Quiero que corran el riesgo de exponerse, y el más grato de todos,
el de sentir el aire libre en compañía
de sus hermanos.
Quiero la seguridad para los
niños por la misma razón por la que quiero la inseguridad, y a quienes por cariño generan esa inseguridad.
Este derecho debería estar
garantizado -por la ley o por la Biblia-. Porque ese derecho va adherido a su hermano
gemelo, que es el derecho a la felicidad.
Creo que en algún lugar existirá un libro de citas que contenga
las últimas frases de personas célebres. Yo apenas recuerdo un par de ellas.
Una es la de Buster Keaton, quien
yacía en la cama, rodeado de amigos que ya le creían muerto. Para cerciorarse,
uno de ellos sugirió a otro tocarle los pies a Buster Keaton, pues se supone
que es lo primero que se enfría en un cadáver. Al oír tal comentario, Buster
Keaton abrió los ojos por última vez y dijo: “Excepto a Juana de Arco”.
La otra es de Henry Morton
Stanley, el periodista al que el New
York Herald encomendó la búsqueda del Doctor
Livingston. Este energúmeno, de quien recomiendo no leer ni una sola línea,
pasó los últimos años de su vida solo y encerrado en un apartamento de Manhattan.
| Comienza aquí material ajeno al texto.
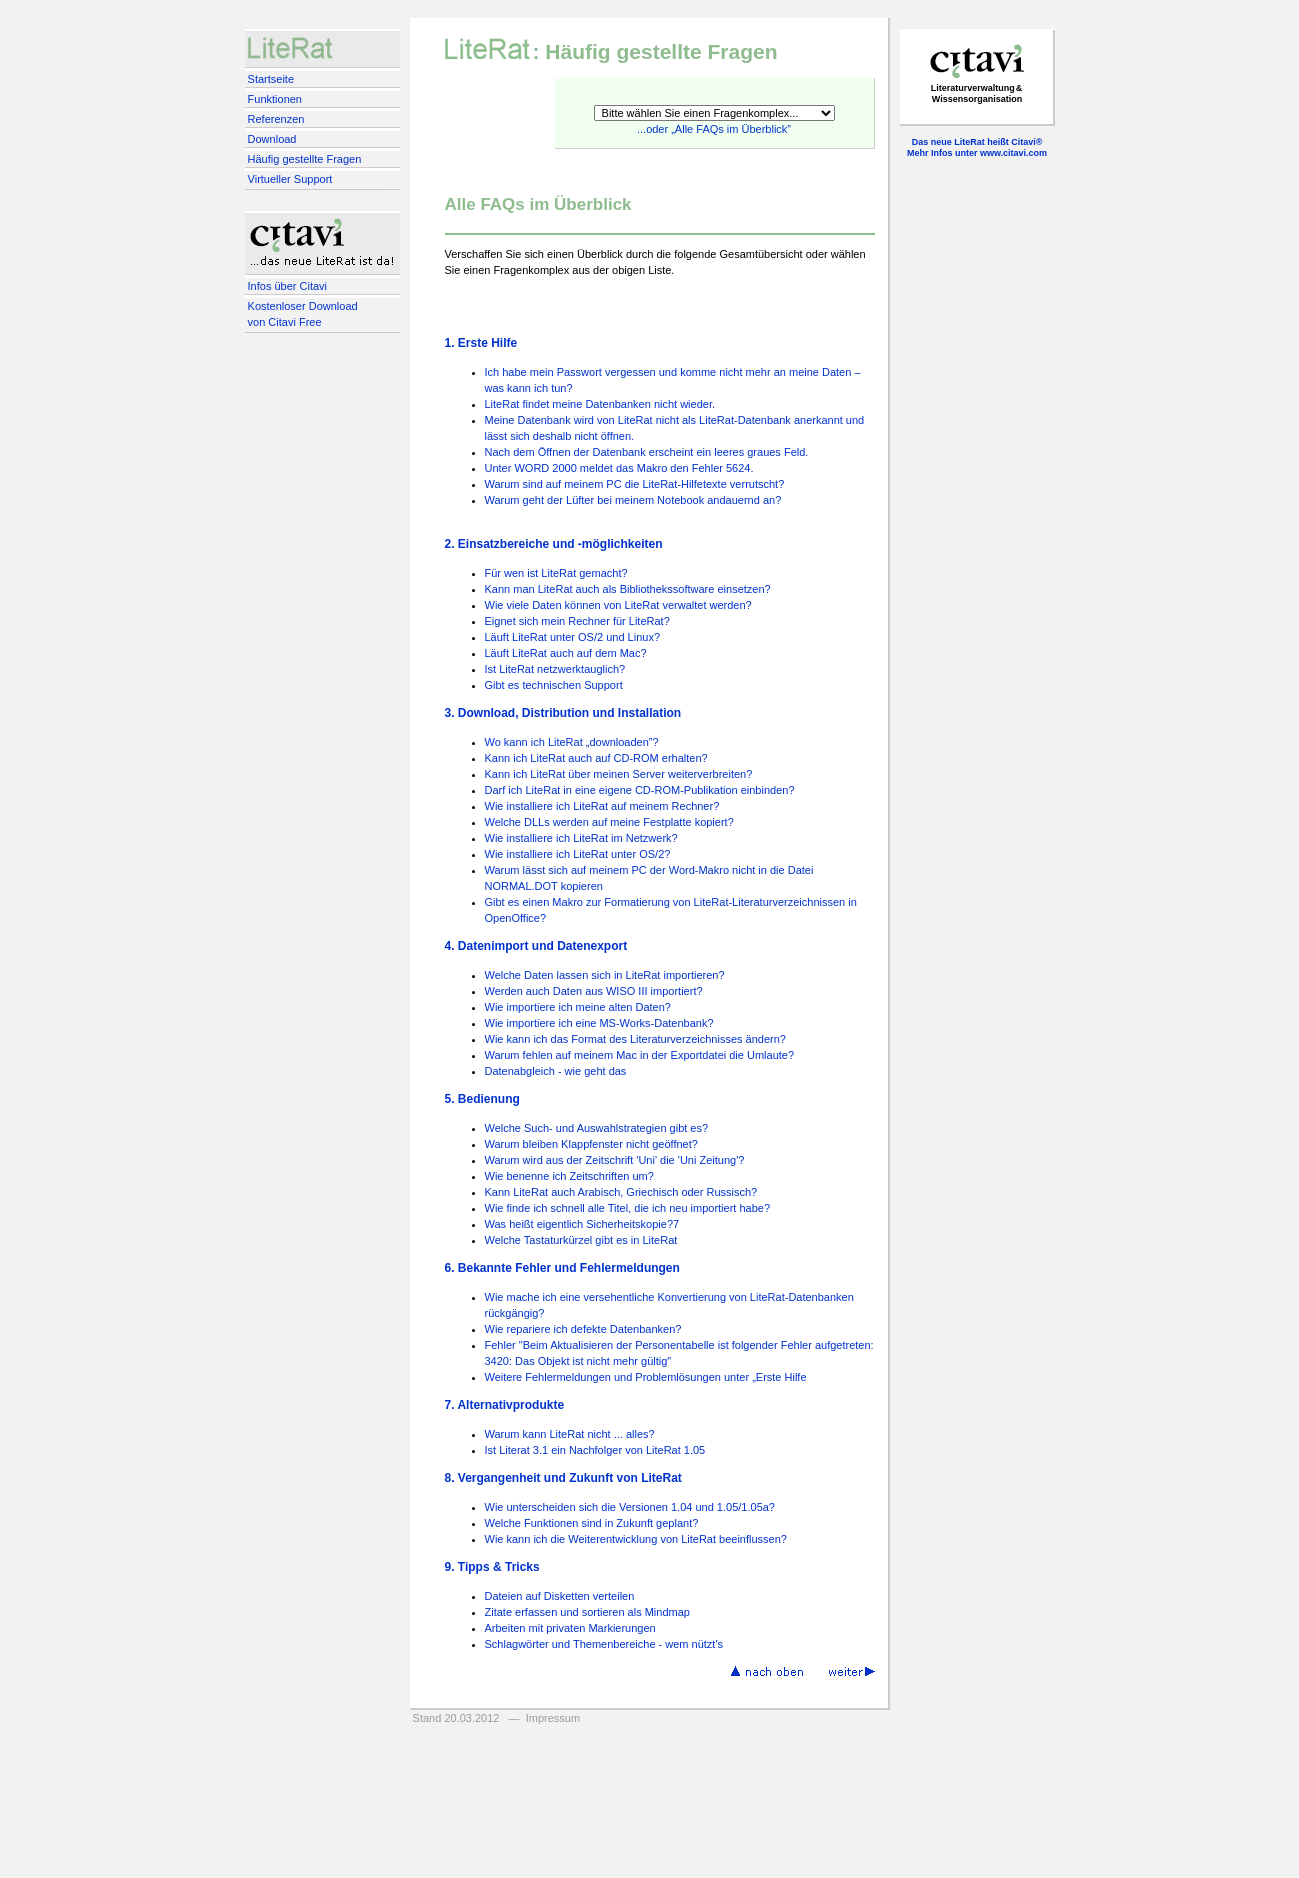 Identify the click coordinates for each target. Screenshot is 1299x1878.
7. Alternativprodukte (505, 1405)
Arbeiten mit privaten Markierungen (570, 1628)
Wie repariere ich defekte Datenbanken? (583, 1329)
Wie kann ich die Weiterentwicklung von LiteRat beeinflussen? (636, 1539)
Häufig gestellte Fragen (305, 159)
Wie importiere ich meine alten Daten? (578, 1007)
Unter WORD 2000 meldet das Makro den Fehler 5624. (619, 468)
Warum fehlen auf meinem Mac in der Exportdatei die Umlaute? (640, 1055)
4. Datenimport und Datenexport (536, 946)
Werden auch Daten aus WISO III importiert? (594, 991)
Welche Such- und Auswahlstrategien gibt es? (597, 1128)
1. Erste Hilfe (481, 343)
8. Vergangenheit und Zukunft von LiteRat (563, 1478)
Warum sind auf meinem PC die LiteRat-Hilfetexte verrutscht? (635, 484)
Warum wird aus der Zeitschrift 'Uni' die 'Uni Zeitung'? (615, 1160)
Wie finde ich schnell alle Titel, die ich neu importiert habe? (628, 1208)
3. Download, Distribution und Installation (563, 713)
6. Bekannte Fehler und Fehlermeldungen (562, 1268)
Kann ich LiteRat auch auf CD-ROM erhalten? (596, 758)
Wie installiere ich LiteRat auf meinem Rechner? (602, 806)
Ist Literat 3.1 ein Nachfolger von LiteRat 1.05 (595, 1450)
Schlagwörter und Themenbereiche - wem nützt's (604, 1644)
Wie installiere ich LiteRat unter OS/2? (578, 854)
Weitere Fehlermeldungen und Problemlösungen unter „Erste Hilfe (646, 1377)
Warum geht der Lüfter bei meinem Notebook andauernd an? (633, 500)
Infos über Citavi (287, 286)
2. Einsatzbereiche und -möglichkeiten (554, 544)
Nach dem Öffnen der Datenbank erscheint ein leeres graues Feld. (647, 452)
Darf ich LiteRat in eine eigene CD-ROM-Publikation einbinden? (640, 790)
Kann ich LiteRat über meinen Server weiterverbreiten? (619, 774)
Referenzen (276, 119)
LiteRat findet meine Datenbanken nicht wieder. (600, 404)
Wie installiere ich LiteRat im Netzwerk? (581, 838)
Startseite (271, 79)
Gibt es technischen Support (554, 685)
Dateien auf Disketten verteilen (560, 1596)
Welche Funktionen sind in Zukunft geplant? (592, 1523)
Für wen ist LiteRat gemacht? (556, 573)
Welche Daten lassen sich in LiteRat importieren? (605, 975)
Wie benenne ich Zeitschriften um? (569, 1176)
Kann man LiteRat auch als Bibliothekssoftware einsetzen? (628, 589)
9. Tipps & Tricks (492, 1567)
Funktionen (275, 99)
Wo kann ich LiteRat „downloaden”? (572, 742)
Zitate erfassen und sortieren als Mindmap (587, 1612)
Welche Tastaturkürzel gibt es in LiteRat (581, 1240)
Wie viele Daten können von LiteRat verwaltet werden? (618, 605)
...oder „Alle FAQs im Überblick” (714, 129)
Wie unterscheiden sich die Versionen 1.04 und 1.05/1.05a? (630, 1507)
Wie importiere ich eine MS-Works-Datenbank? (599, 1023)
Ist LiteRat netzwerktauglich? (555, 669)
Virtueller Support (290, 179)
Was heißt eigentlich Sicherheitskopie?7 (582, 1224)
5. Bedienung (482, 1099)
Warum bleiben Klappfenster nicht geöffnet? (591, 1144)
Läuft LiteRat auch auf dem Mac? (566, 653)
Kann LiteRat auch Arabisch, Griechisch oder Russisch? (621, 1192)
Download (272, 139)
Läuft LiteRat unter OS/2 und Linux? (573, 637)
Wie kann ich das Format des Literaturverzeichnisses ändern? (635, 1039)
Su último rezo, se comenta,
fue algo así como “quiero ver los bosques, quiero ser libre”.
Este es el espíritu de ‘Hasta la frontera de mi sueño’.
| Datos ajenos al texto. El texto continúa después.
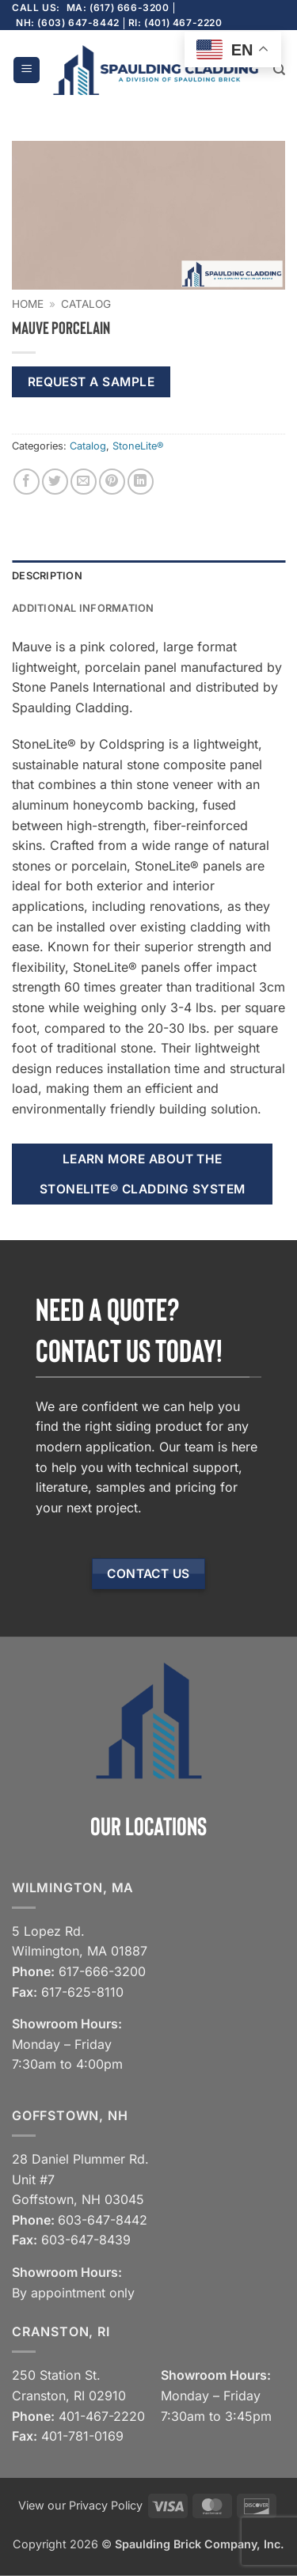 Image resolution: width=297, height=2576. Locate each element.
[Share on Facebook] (26, 482)
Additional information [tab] (83, 608)
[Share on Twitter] (55, 482)
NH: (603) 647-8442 (68, 22)
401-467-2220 (102, 2416)
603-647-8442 (102, 2220)
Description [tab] (47, 576)
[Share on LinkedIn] (141, 482)
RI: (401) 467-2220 (175, 22)
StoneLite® (138, 446)
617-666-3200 (102, 1971)
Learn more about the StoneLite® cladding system (143, 1173)
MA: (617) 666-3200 (118, 7)
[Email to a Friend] (83, 482)
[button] (26, 70)
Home (28, 304)
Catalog (86, 304)
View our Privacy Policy (80, 2505)
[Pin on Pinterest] (112, 482)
En el colegio religioso me enseñaron muchas cosas inútiles, pero
sin ser ni siquiera ateo, ni saber si lo aprendí gracias a ellos o por propia
iniciativa, yo sé rezar. Esta novela es
una plegaria.
Cada noche, confieso, antes de apagar la luz, recuerdo a mis
amigos, a mis hermanos, y trato de calmarme para dormir mientras pienso en
ellos.
Y mientras llega el sueño, repito, rezo las frases de Stanley: Quiero
ver los bosques, quiero ser libre.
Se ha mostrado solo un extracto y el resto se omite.